The average rate of change of f(x) on [a, b] is (f(b) - f(a))/(b - a), which is the slope of the secant line through (a, f(a)) and (b, f(b)). This is a generalization of "rise over run" to any function. As the interval shrinks (b approaches a), the secant line approaches the tangent line, and the average rate of change approaches the instantaneous rate of change. This idea is the conceptual gateway to the derivative.
Compute average rates of change for various functions and intervals. Graph the secant lines and observe how they rotate as the interval shrinks. Use the difference quotient (f(a + h) - f(a))/h as preparation for the derivative definition.

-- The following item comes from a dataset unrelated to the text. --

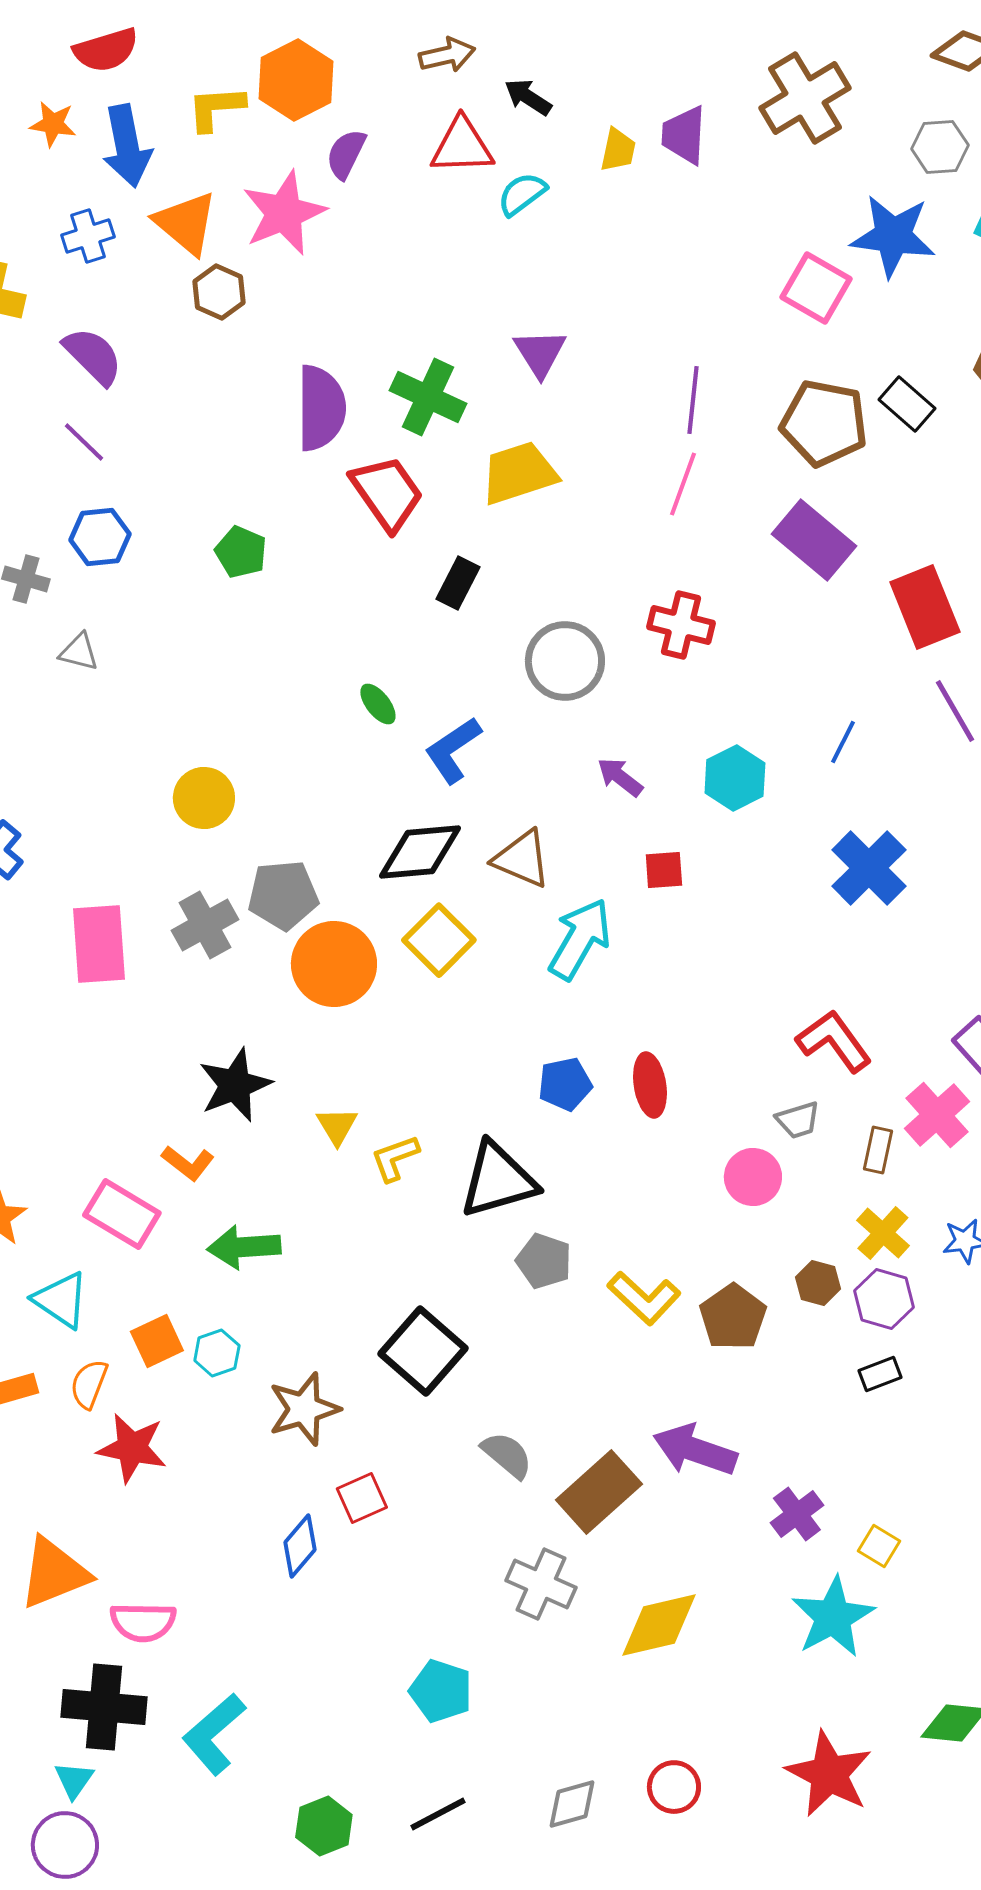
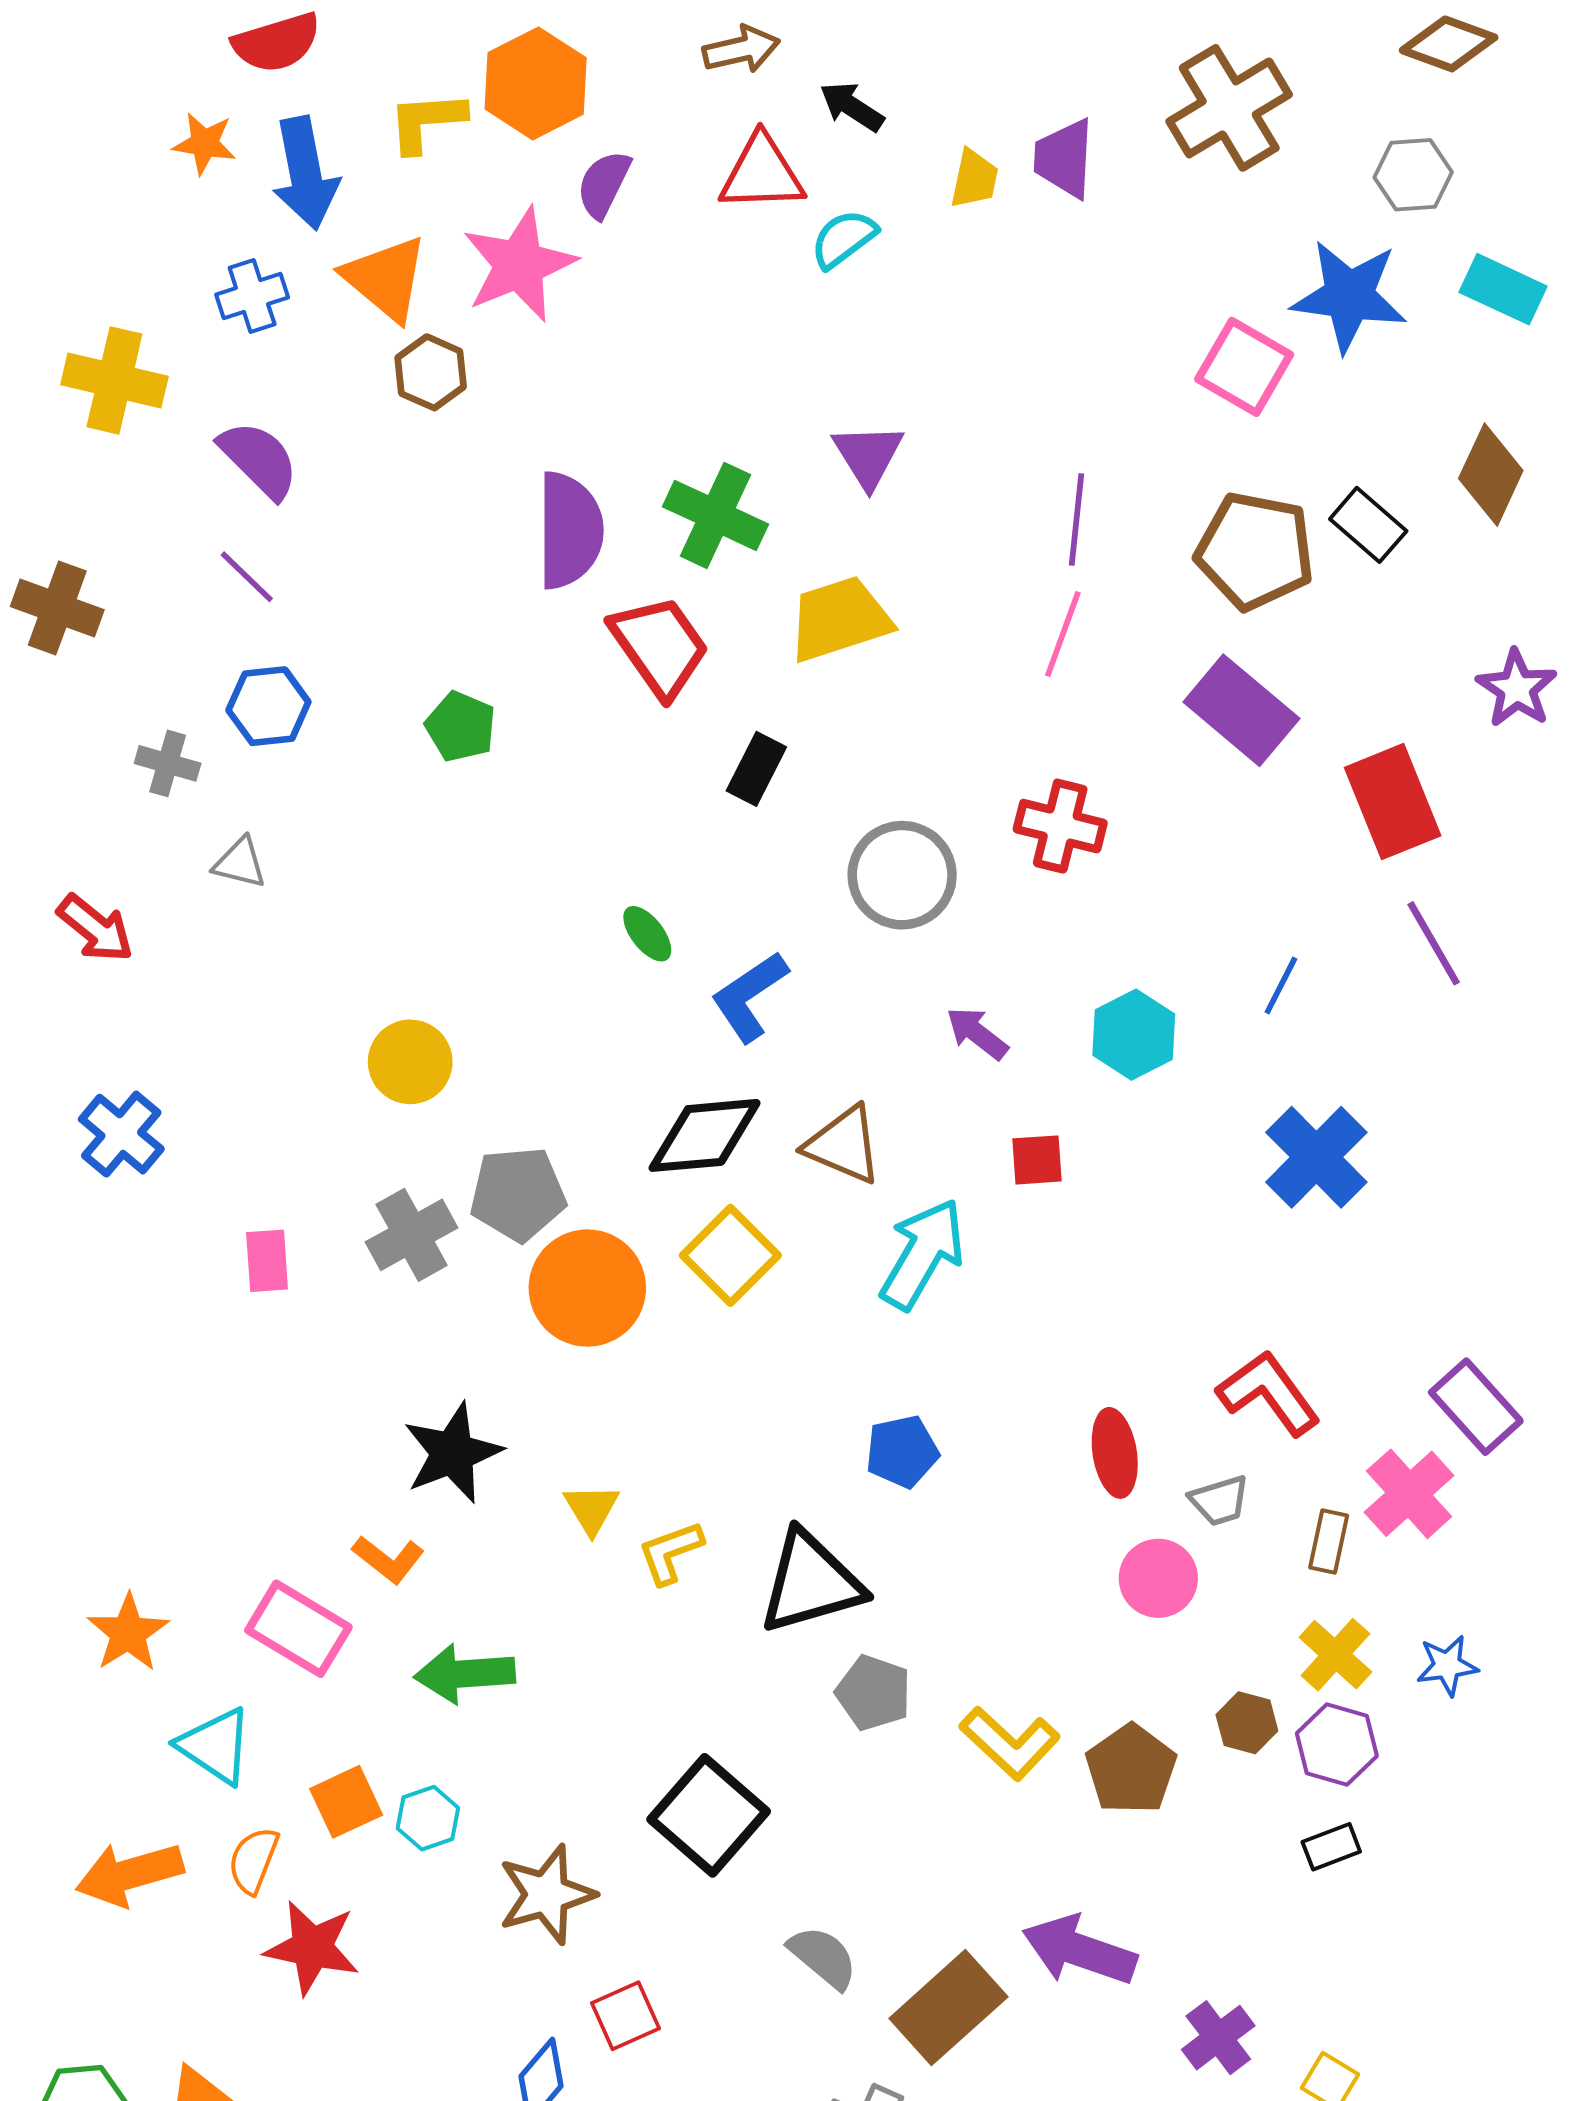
pink rectangle: (99, 944) -> (267, 1261), size x0.6
red ellipse: (650, 1085) -> (1115, 1453), moved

From your work with function notation, you know that f(x) is a rule that assigns an output to each input. The average rate of change asks: how fast does the output change relative to the input, over some interval? The formula is (f(b) − f(a)) / (b − a), which you will recognize immediately as "rise over run" from your experience with linear functions. For a line y = mx + c, this formula always returns m, no matter which interval you pick. For a curved function, the result depends on which interval you choose — and that dependence is exactly what makes the concept rich.
Geometrically, (f(b) − f(a)) / (b − a) is the slope of the secant line — the straight line connecting the two points (a, f(a)) and (b, f(b)) on the graph of f. "Secant" comes from Latin for "cutting": the line cuts across the curve. For a parabola f(x) = x², the secant from x = 1 to x = 3 has slope (9 − 1)/(3 − 1) = 4. But the function's "steepness" varies — at x = 1 it rises more slowly than at x = 3. The secant slope of 4 is an average over the interval, not an exact instantaneous rate at any single point.
Now imagine squeezing the interval. Keep a = 1 fixed and let b approach 1: compute the secant slope for b = 1.5, then b = 1.1, then b = 1.01. For f(x) = x², the slope is (b² − 1)/(b − 1) = b + 1 (by factoring). As b → 1, this approaches 2. The secant lines rotate toward a single limiting position — the tangent line at x = 1, with slope exactly 2. This limiting process is precisely the definition of the derivative. The average rate of change over [a, b] is the raw ingredient; taking the limit as b → a cooks it into the instantaneous rate of change.
The difference quotient (f(a + h) − f(a)) / h is a rewrite of the same idea with b = a + h. As h → 0, you get the derivative. Practicing with the difference quotient now — simplifying it algebraically for specific functions before taking any limit — is exactly the preparation for calculus. For f(x) = x², you get ((a+h)² − a²)/h = (2ah + h²)/h = 2a + h. As h → 0, this gives 2a: the derivative of x² at any point a. You have already done most of the work of differentiation before calculus officially begins.